Dziecko zaczęło mieć objawy choroby genetycznej, zanim skończyło rok. Mamę zastanowił kolor moczu

Mama czteroletniej dziewczynki cierpiącej na bardzo rzadką chorobę genetyczną, która może prowadzić do łamliwości kości, długo nie zdawała sobie sprawy ze stanu zdrowia córki. Zaniepokoił ją dopiero dziwny kolor moczu dziecka.

Późno zdiagnozowano chorobę

U małej Sophii Hajnorouzi zdiagnozowano alkaptonurię, gdy miała 11 miesięcy. Mama dziewczynki dopiero wtedy zauważyła, że ??mocz dziecko zmienia kolor, jeśli przypadkiem dostanie się na ręczniki lub ubranie.

Nigdy nie zauważyłam tego w jej pieluchach, ponieważ były one często zmieniane i zawijane. Inny kolor pojawił się wtedy, gdy mocz został wystawiony na działanie powietrza

- opowiada mama dziewczynki.

Wyszukałam w internecie.

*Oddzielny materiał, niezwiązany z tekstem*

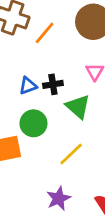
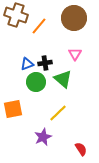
green circle: (33, 123) -> (36, 82), moved
purple star: (59, 198) -> (43, 137), moved

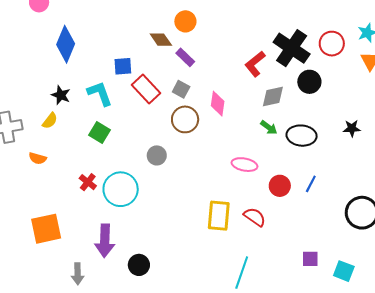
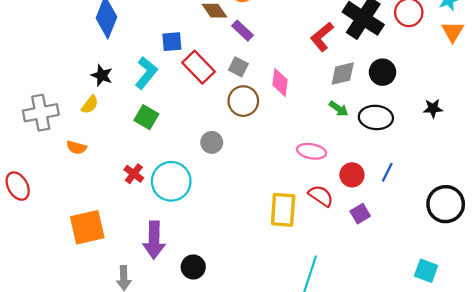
black circle: (309, 82) -> (383, 72), moved
cyan L-shape: (100, 93) -> (146, 73), turned 60
red semicircle: (255, 217) -> (321, 196), moved
purple square: (310, 259) -> (360, 214), moved, turned -30

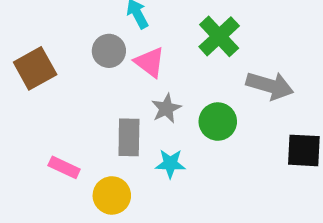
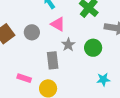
gray circle: (109, 51) -> (32, 32), moved
cyan star: (170, 164) -> (103, 80), moved

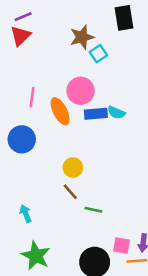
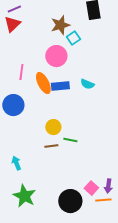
pink circle: (81, 91) -> (56, 56), moved
blue rectangle: (96, 114) -> (60, 86), moved
brown line: (70, 192) -> (51, 146), turned -56
green line: (93, 210) -> (70, 140), moved
pink square: (121, 245) -> (91, 188), turned 32

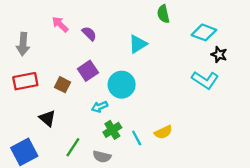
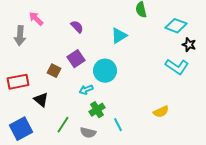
pink arrow: (60, 24) -> (36, 19), moved
red rectangle: (25, 81) -> (18, 82), moved
yellow semicircle: (163, 132) -> (161, 112), moved
cyan line: (137, 138) -> (118, 125), moved

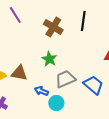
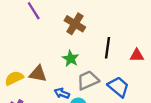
black line: (83, 21) -> (108, 48), moved

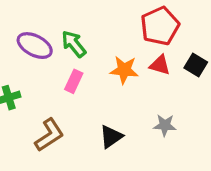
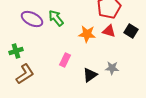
pink rectangle: (74, 81) -> (65, 60), moved
brown L-shape: (49, 135) -> (25, 74), moved
black triangle: (111, 137) -> (90, 75), moved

Pojawiła się "czarna choroba moczu". Zrobiłam zdjęcia i pokazałam lekarzowi.

- Josie zaniepokojona stanem córki zabrała ją do rodzinnego lekarza. Ten przepisał antybiotyki na infekcję dróg moczowych. Niestety szybko pojawiła się wysypka. Wtedy lekarz nie miał wątpliwości. Postawił słuszną diagnozę.

Co to jest AKU?

AKU, czyli tak zwana choroba czarnych kości, to bardzo rzadka wrodzona wada metabolizmu uwarunkowana genetycznie. Występuje u 1 osoby na 500 000. Pełna nazwa schorzenia to alkaptonuria. W organizmie chorej osoby nie dochodzi do rozkładu chemicznego kwasu homogentyzynowego (HGA), który pomaga organizmowi w naturalnym trawieniu pokarmu.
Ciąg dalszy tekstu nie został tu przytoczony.